Cheatsheet: a WaveNet-style hierarchical model

It concatenates all context embeddings and crushes them through one hidden layer: every position fused at once, in a single step, with no staged structure. To see more context you widen the input. It does not scale.

Fuse context two groups at a time, in levels:

level 1: fuse adjacent pairs of characters
level 2: fuse adjacent pairs of those results
level 3: fuse adjacent pairs of those... (and so on up the tree)

Information merges gradually instead of being dumped into one layer. Borrowed from DeepMind’s WaveNet (which generated raw audio); originally built with dilated causal convolutions.

Each fusion is a tiny MLP layer: take two neighboring vectors (two embeddings, or two summaries from the level below), concatenate them, pass through a small linear layer + tanh, out comes one vector summarizing the pair. The whole tree is this one operation repeated.

depth (levels) context the top sees
1 2
2 4
3 8
4 16
10 1024

After k levels each output sees 2^k characters: one more layer doubles the context. Context grows exponentially with depth, not linearly with width. Going from 8 to 16 characters costs one layer in the tree, versus doubling the input width in the flat model.
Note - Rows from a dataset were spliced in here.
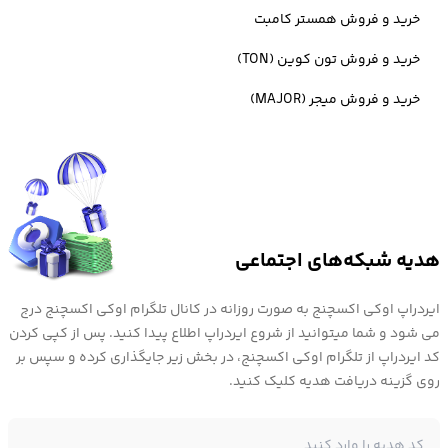
مدیرعامل Fight My Monster، یک بازی MMO برای کودکان است. وی
خرید و فروش همستر کامبت
همچنین چندین استارت آپ مانند System7 ، Airdocs و Smartdrivez را
خرید و فروش تون کوین (TON)
تأسیس کرد. همچنین دومینیک ویلیامز فارغ التحصیل کالج کینگ لندن
خرید و فروش میجر (MAJOR)
است.
بنیاد دفینیتی DFINITY چیست؟
هدیه شبکه‌های اجتماعی
ایردراپ اوکی اکسچنج به صورت روزانه در کانال تلگرام اوکی اکسچنج درج
رمزارز اینترنت کامپیوتر توسط بنیاد دفینیتی عرضه شد یک سازمان
می شود و شما میتوانید از شروع ایردراپ اطلاع پیدا کنید. پس از کپی کردن
کد ایردراپ از تلگرام اوکی اکسچنج، در بخش زیر جایگذاری کرده و سپس بر
تحقیقاتی غیرانتفاعی علمی مستقر در زوریخ سوئیس ، متشکل از بهترین
روی گزینه دریافت هدیه کلیک کنید.
رمزگذاران جهان و سیستم های توزیع شده و کارشناسان زبان برنامه نویسی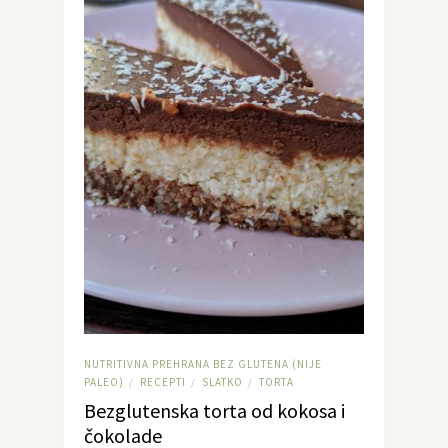
NUTRITIVNA PREHRANA BEZ GLUTENA (NIJE
PALEO)
RECEPTI
SLATKO
TORTA
/
/
/
Bezglutenska torta od kokosa i
čokolade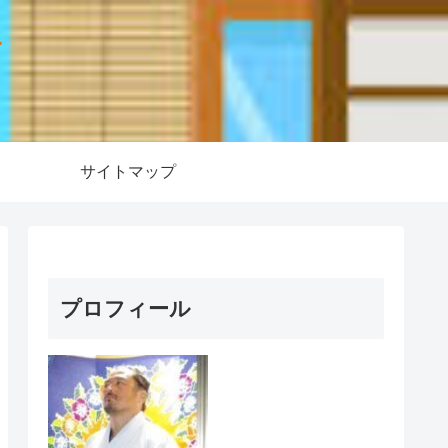
ー
サイトマップ
プロフィール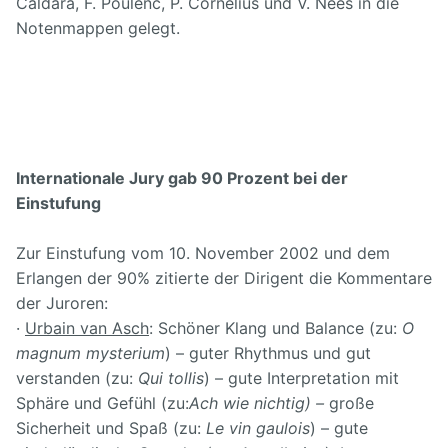
Caldara, F. Poulenc, P. Cornelius und V. Nees in die
Notenmappen gelegt.
Internationale Jury gab 90 Prozent bei der
Einstufung
Zur Einstufung vom 10. November 2002 und dem
Erlangen der 90% zitierte der Dirigent die Kommentare
der Juroren:
·
Urbain van Asch
: Schöner Klang und Balance (zu:
O
magnum mysterium
) – guter Rhythmus und gut
verstanden (zu:
Qui tollis
) – gute Interpretation mit
Sphäre und Gefühl (zu:
Ach wie nichtig) –
große
Sicherheit und Spaß (zu:
Le vin gaulois
) – gute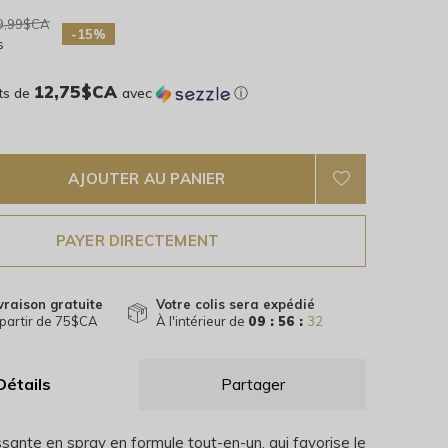
9,99$CA
-15%
s
12,75$CA
ts de
avec
ⓘ
AJOUTER AU PANIER
PAYER DIRECTEMENT
vraison gratuite
Votre colis sera expédié
partir de 75$CA
À l'intérieur de
09 : 56 :
32
Détails
Partager
ssante en spray en formule tout-en-un, qui favorise le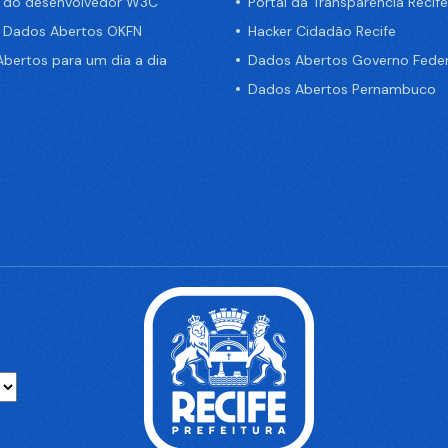
a do desenvolvedor W3C
Portal da Transparência Recife
e Dados Abertos OKFN
Hacker Cidadão Recife
bertos para um dia a dia
Dados Abertos Governo Feder
Dados Abertos Pernambuco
  • Staged representations: pairs -> fours -> eights, progressively higher-level chunks (like edges -> shapes -> objects in a vision network).
  • Simple layers: each fuses only two groups; nothing learns a giant tangled mapping at once.
  • Cheap long context: paid for in depth, not width.

The lecture reorganizes the net into reusable layer modules (Linear, Tanh, BatchNorm) snapped into a Sequential container, the API real frameworks use. Takeaway: networks are built by composing simple reusable layers; deeper = stack more.

“Stack simple layers, build understanding with depth” is the central structural idea of modern AI. Audio (WaveNet), images (convolutional nets), and text (this model, and transformers) all use a hierarchy of simple local operations whose reach compounds with depth. A transformer is a stack of identical refining layers with attention as the per-layer operation; “96 layers” means 96 rounds of refinement.

Replace the flat MLP’s one-step fusion with a tree of small linear+tanh fusions that combine two neighbors per level, so the receptive field doubles with depth and the network builds understanding in stages, the principle behind every deep architecture, transformers included.